Data Mining (B-KUL-H02C6A)

4 ECTSEnglish37 Second termCannot be taken as part of an examination contract
POC Artificial Intelligence

Today it is possible to collect and store vast quantities of data. These data often contain value information and insights. However, it may take human analysists weeks or months to discover the information if they are able to do it at all. Furthermore, so much data exist that most of it is never even analyzed. The goal of data mining is to fill this void by automatically identify models and patterns from these databases that are (1) valid, that is, they hold on new data with some certainty, (2) novel, that is, they are non-obvious, (3) useful, that is, they are actionable, and (4) understandable. that is humans can interpret them. In order to do this, data mining, also called knowledge discovery in databases (KDD), combines ideas from the fields of machine learning, databases, statistics, visualization, and many other fields.

The goal of this course is to provide a broad survey of several important and well-know fields of data mining and to develop an overall sense of how to extract information from data in a systematic way. It tries to give inisght into the challenges faced by data miners and the inner workers of specific data mining algorithms as well as provide some understanding about why data mining is important and interesting. The course consists of lectures, readings and exercises sessions. The exercise sessions reinforce the central concepts covered during class and give students some experience working with publicly available data mining tools. The course requires knowledge of machine learning.

Bachelor or Master level with at least basic knowledge of computers, algorithms and data structures. Moreover, the students should be comfortable with mathematical concepts such as differentiation, probability and statistics.


Knowledge of Machine Learning techniques. Specifically, the student must have followed either the (1) "Machine Learning and Inductive Inference" (B-KUL-H02C1A) class or (2) Beginselen van machine learning (B-KUL-H0E96A) / Principles of Machine Learning (B-KUL-H0E98A) class. Or they must have followed a course that was deemed to be equivalent.


This course unit is a prerequisite for taking the following course units:
H00Y4A : Big Data Analytics Programming

Activities

3.2 ects. Data Mining: Lecture (B-KUL-H02C6a)

3.2 ECTSEnglishFormat: Lecture17 Second term
POC Artificial Intelligence

Topics covered include (not necessarily in this order):

1) Data mining overview

2) The data mining process

3) Recommender systems

4) Association rule mining

5) Sequential pattern mining

6) Clustering

7) Large scale decision tree learning

8) Advanced topics on ensemble methods

9) Using unlabeled data

10) Data streams

11) Advanced topics (time permitting)

0.8 ects. Data Mining: Practical Sessions (B-KUL-H00I0a)

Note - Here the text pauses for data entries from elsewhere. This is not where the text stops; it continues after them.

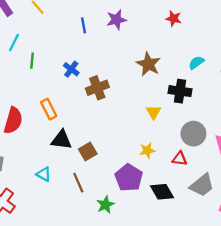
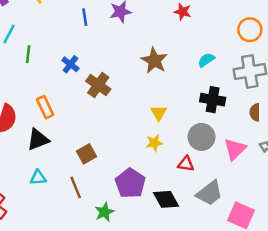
brown cross: (97, 88) -> (98, 85), turned -35
black cross: (180, 91) -> (213, 100), moved
black triangle: (61, 140) -> (38, 140), moved, turned -30
yellow star: (147, 150) -> (154, 143), moved
cyan triangle: (44, 174) -> (38, 178), turned -35

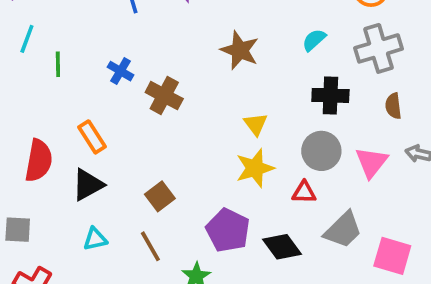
yellow star: (154, 143) -> (255, 168), size x1.5

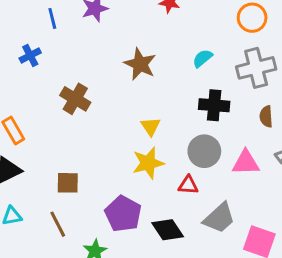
blue cross: (121, 71) -> (30, 55), moved, turned 30
pink triangle: (371, 162) -> (246, 163), turned 48
brown square: (160, 196) -> (68, 183), turned 35

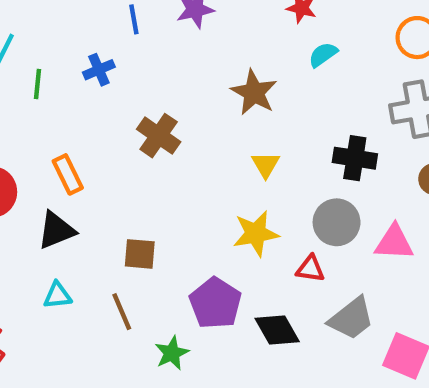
cyan semicircle: (203, 58) -> (323, 55), moved
yellow triangle: (150, 126) -> (266, 165), moved

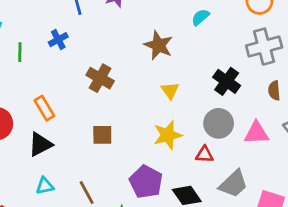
black cross: (355, 158) -> (227, 81), turned 32
brown square: (140, 254) -> (102, 135), moved

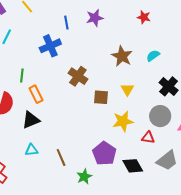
cyan semicircle: (200, 17) -> (153, 56), moved
blue cross: (58, 40) -> (50, 46), size x1.5
green line: (20, 52) -> (22, 76), moved
brown square: (102, 135) -> (101, 97), moved

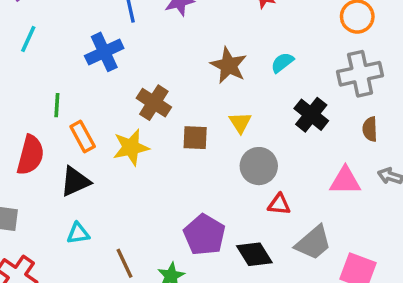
gray circle: (160, 116) -> (259, 166), moved
yellow star: (123, 121) -> (131, 147), moved
brown line: (61, 157) -> (125, 263), moved

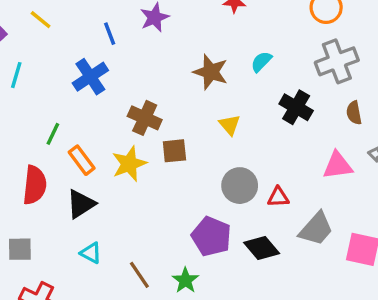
green line: (57, 105) -> (53, 134), turned 30
brown square: (195, 138) -> (174, 151), moved
gray circle: (259, 166) -> (240, 186), moved
cyan triangle: (78, 233) -> (91, 253), turned 45

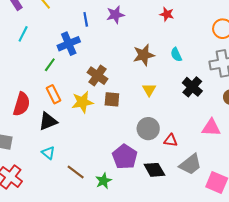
cyan semicircle: (261, 62) -> (176, 55), turned -80
brown star: (211, 72) -> (144, 55), turned 30
green line: (53, 134) -> (50, 65), moved
brown line: (139, 275) -> (76, 172), turned -30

0.8 ECTSEnglishFormat: Practical20 Second term
POC Artificial Intelligence

The exercise sessions reinforce the central concepts covered during class and give students some experience working with publicly available data mining tools.  More specifically, tasks many include:

1) Working through the control of an algorithm to better understand how it functions

2) Implementing a small part of an algorithm

3) Working through a small part of the data mining process

4) Using Weka to analyse data

5) Theoretical questions designed to extend a student's knowledge of the subject

6) Discussing and solving a data mining problem with a small group and presenting the conclusions of the discussion to the whole exercise session

Evaluation

Evaluation: Data Mining (B-KUL-H22C6a)

Type : Exam during the examination period
Description of evaluation : Written
Type of questions : Closed questions, Open questions
Learning material : None


Closed book written exam about the topics covered in the lectures, exercise sessions and reading.  The goal will be to assess two questions:

1) Do you understand the important basic concepts covered in class

2) Do you have an advanced understanding of the topics covered

Some questions will be similar in spirit to those solved in the exercise sessions while others will ask a student to apply a learned concept in a different context.  Be sure to read all the questions carefully and to think about how the answer to each question is structured.